» Aim of the task
Only lines holding the word "volumes" should be copied from the material.

══════════════════════════════

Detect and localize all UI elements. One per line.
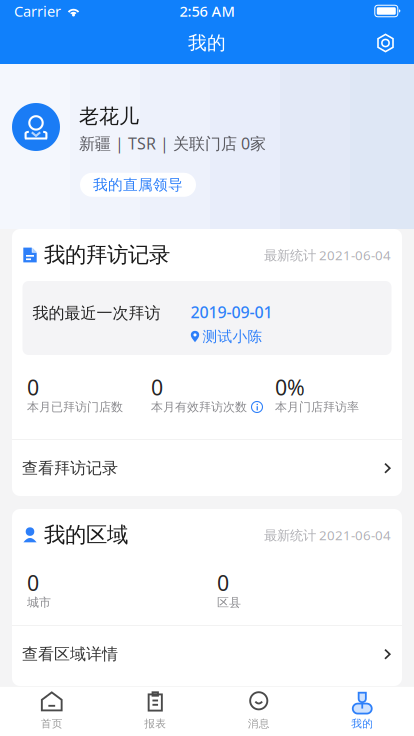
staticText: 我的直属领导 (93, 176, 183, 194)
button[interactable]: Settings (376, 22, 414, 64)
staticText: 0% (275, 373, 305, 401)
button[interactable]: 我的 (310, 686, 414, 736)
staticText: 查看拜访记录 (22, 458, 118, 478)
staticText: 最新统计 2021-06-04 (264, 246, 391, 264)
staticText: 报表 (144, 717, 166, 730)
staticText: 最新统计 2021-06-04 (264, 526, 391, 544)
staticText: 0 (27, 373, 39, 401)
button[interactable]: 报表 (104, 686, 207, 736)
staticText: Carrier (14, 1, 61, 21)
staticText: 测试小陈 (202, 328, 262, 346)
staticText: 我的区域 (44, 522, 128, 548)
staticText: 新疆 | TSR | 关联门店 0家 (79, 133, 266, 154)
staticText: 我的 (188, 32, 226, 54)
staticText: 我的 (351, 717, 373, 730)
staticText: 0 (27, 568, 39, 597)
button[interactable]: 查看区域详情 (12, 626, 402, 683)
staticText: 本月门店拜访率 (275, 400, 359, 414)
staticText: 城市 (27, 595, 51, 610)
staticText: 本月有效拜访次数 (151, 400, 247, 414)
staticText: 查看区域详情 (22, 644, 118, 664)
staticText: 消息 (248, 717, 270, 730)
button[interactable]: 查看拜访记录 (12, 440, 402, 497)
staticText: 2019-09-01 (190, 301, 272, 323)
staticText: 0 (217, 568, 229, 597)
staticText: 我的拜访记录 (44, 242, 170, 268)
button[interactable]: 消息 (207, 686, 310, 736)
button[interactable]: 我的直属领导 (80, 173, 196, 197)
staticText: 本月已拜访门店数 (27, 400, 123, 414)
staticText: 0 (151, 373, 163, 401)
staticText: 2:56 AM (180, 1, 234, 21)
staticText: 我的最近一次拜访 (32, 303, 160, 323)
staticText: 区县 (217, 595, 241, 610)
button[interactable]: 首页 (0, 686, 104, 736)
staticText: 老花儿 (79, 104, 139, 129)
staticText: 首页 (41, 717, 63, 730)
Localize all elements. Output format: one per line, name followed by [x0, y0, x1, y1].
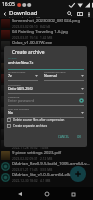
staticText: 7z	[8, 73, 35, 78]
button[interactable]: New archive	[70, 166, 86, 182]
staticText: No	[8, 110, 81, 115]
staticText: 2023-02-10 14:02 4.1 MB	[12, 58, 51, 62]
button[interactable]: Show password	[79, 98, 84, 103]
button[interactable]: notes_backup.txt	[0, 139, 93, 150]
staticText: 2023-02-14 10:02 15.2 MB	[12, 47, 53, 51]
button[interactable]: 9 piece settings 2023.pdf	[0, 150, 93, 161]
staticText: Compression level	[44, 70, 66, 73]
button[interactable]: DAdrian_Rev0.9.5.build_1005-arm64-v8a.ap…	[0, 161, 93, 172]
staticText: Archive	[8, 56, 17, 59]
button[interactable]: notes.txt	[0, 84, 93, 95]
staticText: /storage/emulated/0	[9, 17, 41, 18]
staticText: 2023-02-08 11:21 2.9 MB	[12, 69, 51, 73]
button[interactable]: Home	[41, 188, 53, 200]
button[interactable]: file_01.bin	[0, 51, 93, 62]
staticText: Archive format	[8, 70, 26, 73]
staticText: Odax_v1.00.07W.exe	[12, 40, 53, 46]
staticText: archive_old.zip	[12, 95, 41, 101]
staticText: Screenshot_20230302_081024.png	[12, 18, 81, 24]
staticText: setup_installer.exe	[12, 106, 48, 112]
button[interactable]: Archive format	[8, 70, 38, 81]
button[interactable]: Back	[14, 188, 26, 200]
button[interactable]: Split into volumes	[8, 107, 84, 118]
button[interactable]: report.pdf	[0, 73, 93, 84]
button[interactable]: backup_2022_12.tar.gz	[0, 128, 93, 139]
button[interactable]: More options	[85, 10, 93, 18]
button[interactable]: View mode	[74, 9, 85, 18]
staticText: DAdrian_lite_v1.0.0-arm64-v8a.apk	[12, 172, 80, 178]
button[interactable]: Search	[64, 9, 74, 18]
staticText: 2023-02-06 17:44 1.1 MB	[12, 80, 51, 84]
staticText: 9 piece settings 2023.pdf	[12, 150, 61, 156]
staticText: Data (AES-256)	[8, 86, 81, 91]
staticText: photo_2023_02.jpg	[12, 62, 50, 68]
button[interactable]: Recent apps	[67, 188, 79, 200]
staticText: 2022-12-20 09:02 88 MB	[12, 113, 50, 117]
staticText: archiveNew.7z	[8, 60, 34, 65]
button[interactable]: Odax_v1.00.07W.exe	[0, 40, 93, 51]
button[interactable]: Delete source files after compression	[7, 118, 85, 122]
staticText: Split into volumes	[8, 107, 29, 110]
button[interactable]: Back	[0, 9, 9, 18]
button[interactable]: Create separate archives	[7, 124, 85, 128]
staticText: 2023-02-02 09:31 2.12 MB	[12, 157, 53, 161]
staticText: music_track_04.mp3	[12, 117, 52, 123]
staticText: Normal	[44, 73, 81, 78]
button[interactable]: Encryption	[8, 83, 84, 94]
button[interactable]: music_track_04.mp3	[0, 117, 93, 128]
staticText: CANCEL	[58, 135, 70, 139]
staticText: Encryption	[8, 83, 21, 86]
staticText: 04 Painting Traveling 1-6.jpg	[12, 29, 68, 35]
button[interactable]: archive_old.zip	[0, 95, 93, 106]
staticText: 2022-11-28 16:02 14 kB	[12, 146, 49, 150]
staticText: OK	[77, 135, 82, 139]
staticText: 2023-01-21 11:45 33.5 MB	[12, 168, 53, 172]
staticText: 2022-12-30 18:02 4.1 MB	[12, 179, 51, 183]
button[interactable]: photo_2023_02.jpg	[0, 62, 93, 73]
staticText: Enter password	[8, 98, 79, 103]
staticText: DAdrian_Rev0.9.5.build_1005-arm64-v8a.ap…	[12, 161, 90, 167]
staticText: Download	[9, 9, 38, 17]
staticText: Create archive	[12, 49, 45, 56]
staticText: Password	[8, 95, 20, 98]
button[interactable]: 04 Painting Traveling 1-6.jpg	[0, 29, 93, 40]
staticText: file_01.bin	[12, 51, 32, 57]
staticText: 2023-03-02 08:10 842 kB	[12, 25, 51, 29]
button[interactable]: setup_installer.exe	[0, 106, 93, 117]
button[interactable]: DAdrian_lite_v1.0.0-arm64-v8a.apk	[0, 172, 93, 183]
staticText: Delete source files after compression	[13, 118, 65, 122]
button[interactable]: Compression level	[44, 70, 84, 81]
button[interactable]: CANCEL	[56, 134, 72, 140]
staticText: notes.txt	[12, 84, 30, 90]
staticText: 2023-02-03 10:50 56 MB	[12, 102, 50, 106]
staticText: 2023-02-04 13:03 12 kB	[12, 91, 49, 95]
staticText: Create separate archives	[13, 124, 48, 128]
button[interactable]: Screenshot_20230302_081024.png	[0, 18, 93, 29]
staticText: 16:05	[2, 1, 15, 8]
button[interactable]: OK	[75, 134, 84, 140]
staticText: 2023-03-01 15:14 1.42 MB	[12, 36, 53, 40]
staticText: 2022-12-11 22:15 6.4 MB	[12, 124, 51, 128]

══════════════════════════════

» Response to this task
button[interactable]: Split into volumes	[8, 107, 84, 118]
staticText: Split into volumes	[8, 107, 29, 110]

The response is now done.